From cw10025 on December 03, 2010 10:02:40

If I don't change the memory that the outside pointer points to until the sub-interpreter is done with it, I don't see the problem. In other words, the "notification and control" is me not changing it in my outside code. Fragile, I know, but assuming I don't change or deleted it until the interpreter instance is done and destroyed, what's the problem?

rogerbinns commented 10 years ago

From rogerbinns on December 03, 2010 10:31:38

You are entirely correct in that if the outside supplier does not use the pointer in any way until Python is finished then there won't be any problems. There is however no way to know that is the case, and the consequences would be very ugly. And if you are going through all that much trouble, why not just have APSW open the database file itself?

You also mentioned sub-interpreters. APSW will only function correctly if you have one Python interpreter in the process. If you have more than one it cannot tell them apart and horrible things will happen. This is a general problem with the C API of Python for using the GIL.

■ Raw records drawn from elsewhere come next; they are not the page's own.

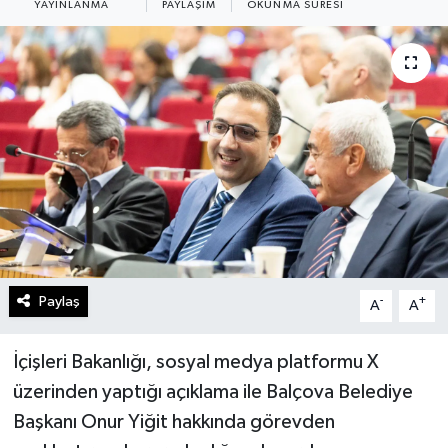
YAYINLANMA
PAYLAŞIM
OKUNMA SÜRESI
Paylaş
-
+
A
A
İçişleri Bakanlığı, sosyal medya platformu X
üzerinden yaptığı açıklama ile Balçova Belediye
Başkanı Onur Yiğit hakkında görevden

rogerbinns commented 10 years ago

From cw10025 on December 03, 2010 13:03:07

If I use two separate connection handles, won't I run into problems of the schema and/or data being out-of-date due to caching? Also if I begin a transaction in one handle it won't be valid in the other handle, correct? Unless I should use 2PC (that was a joke).

rogerbinns commented 10 years ago

From rogerbinns on December 03, 2010 13:48:29

SQLite is a database engine designed and implemented for concurrent usage between multiple processes on the same machine and even multiple connections within the same process.

You will not confuse it, nor have validity issues, nor corrupt or anything similar as it is fully ACID. See these for full details: http://www.sqlite.org/lockingv3.html http://www.sqlite.org/wal.html If you are somehow trying to share the same information between multiple different places in your process then using SQLite is a truly bizarre approach.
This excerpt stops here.